Its a crazy thing to read upon old conversations from a few years - TopicsExpress



          

Its a crazy thing to read upon old conversations from a few years and beyond, I would always try to provide positive enforcement for people. Try to bring them back from their feet, this in a way inspired me to be a somewhat decent human being. But I noticed there were small cracks and subtle hints that I was hiding a lot of pain behind my words. It is odd to put oneself in such a position, I felt it was my duty to remain strong so others that looked up to me would feel hope and sincerity from my words. What made me even consider these thoughts was when I watched old recorded videos with my family at our now sold house. I felt such a deep remorse and sorrow whenever I looked into my eyes. Sure this was a decade ago but its so interesting that I remembered how I exactly felt in those moments. I had this awful facade and at the time I felt I hid it quite well, looking at it now it was so damn obvious. I think at that time I just could not accept the fact that I was truly sad. There is no worry as I am (as far as I know) currently in a healthy state of mind, I just wonder how I would have been as a person had I decided to just let myself go and fall into that darkness completely. (I sure as hell fell into it multiple times after but I somehow climbed my way out).
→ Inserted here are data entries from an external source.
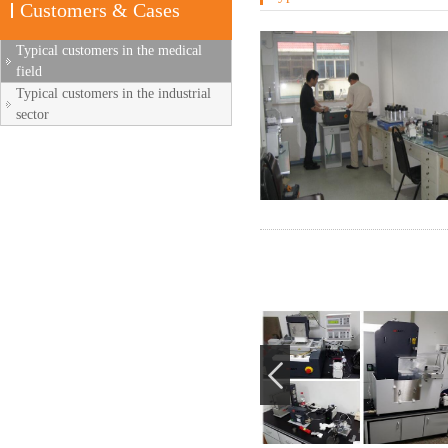
Customers & Cases
Typical customers in the medical
field
Typical customers in the industrial
sector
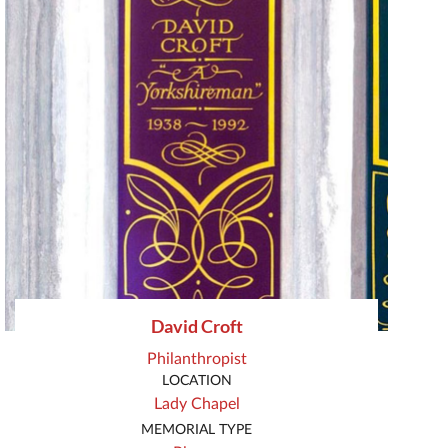
David Croft
Philanthropist
LOCATION
Lady Chapel
MEMORIAL TYPE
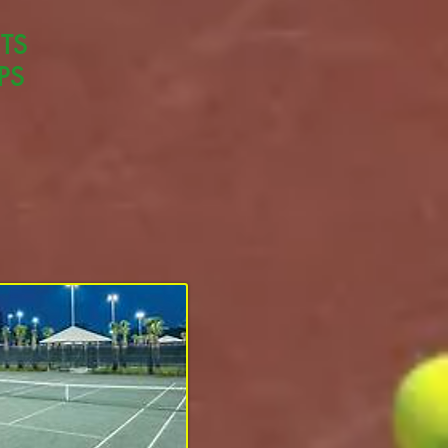
TS
PS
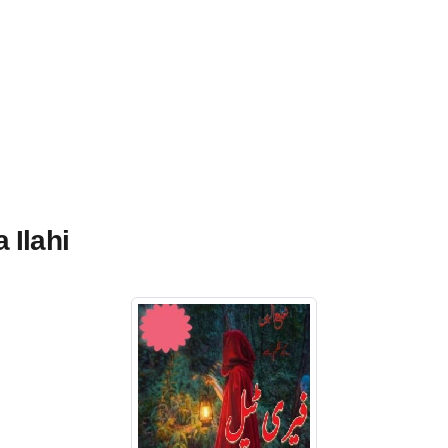
 Ilahi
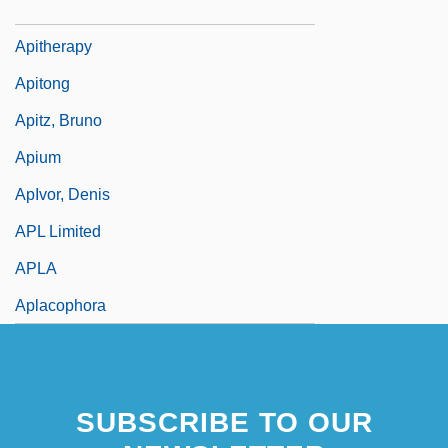
Apistogramma Ramirezi
Apitherapy
Apitong
Apitz, Bruno
Apium
ApIvor, Denis
APL Limited
APLA
Aplacophora
SUBSCRIBE TO OUR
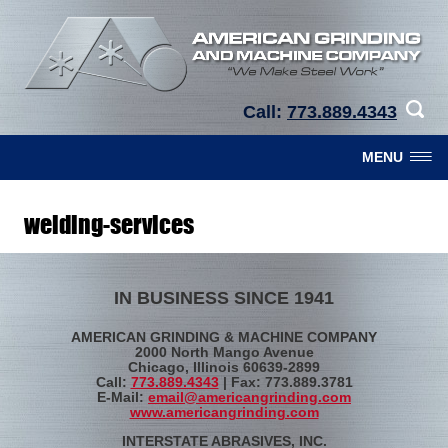
Call:
773.889.4343
MENU
welding-services
IN BUSINESS SINCE 1941
AMERICAN GRINDING & MACHINE COMPANY
2000 North Mango Avenue
Chicago, Illinois 60639-2899
Call:
773.889.4343
| Fax: 773.889.3781
E-Mail:
email@americangrinding.com
www.americangrinding.com
INTERSTATE ABRASIVES, INC.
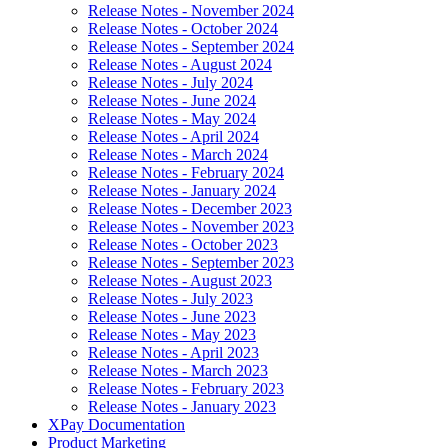
Release Notes - November 2024
Release Notes - October 2024
Release Notes - September 2024
Release Notes - August 2024
Release Notes - July 2024
Release Notes - June 2024
Release Notes - May 2024
Release Notes - April 2024
Release Notes - March 2024
Release Notes - February 2024
Release Notes - January 2024
Release Notes - December 2023
Release Notes - November 2023
Release Notes - October 2023
Release Notes - September 2023
Release Notes - August 2023
Release Notes - July 2023
Release Notes - June 2023
Release Notes - May 2023
Release Notes - April 2023
Release Notes - March 2023
Release Notes - February 2023
Release Notes - January 2023
XPay Documentation
Product Marketing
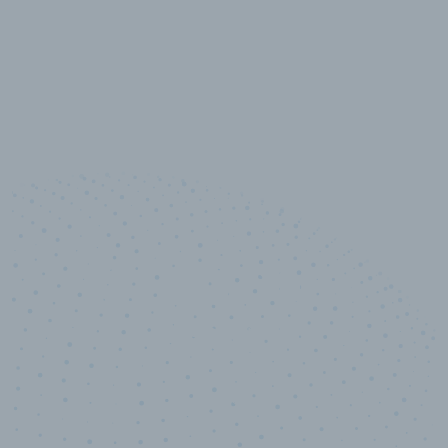
10,000,000
+
Data points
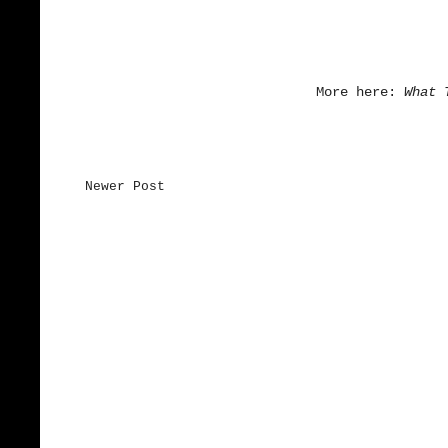
More here:
What 
Newer Post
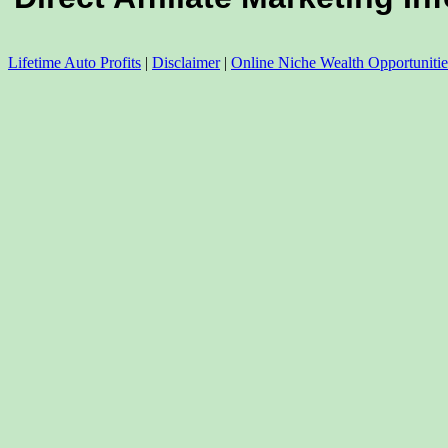
Lifetime Auto Profits
|
Disclaimer
|
Online Niche Wealth Opportunitie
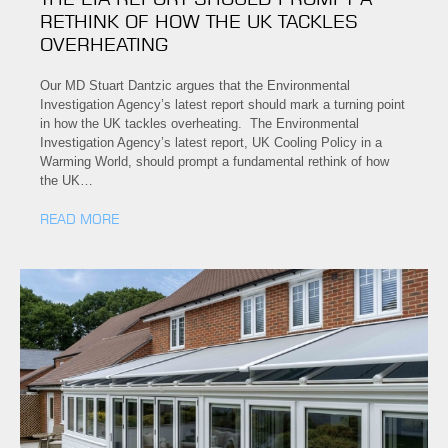
RETHINK OF HOW THE UK TACKLES
OVERHEATING
Our MD Stuart Dantzic argues that the Environmental
Investigation Agency’s latest report should mark a turning point
in how the UK tackles overheating. The Environmental
Investigation Agency’s latest report, UK Cooling Policy in a
Warming World, should prompt a fundamental rethink of how
the UK…
READ MORE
You become so complacent as the years go by and despite evidence proving otherwise you always think you know everything about yourself. I continue to learn about myself, some things bad and others good. I feel my biggest obstacle holding me back from a lot of my actions is that I just understand too much or perhaps nothing at all. Regardless I have no idea why I shared this, we all have our insecurities. I guess its best just to finally come in terms with it and accept things for what they are. I still have a lot of spark left and many goals left to achieve, Im so fortunate to have such a great support group. Im pretty sure without it I would be the next super villain, though Im sure that may have been equally fun.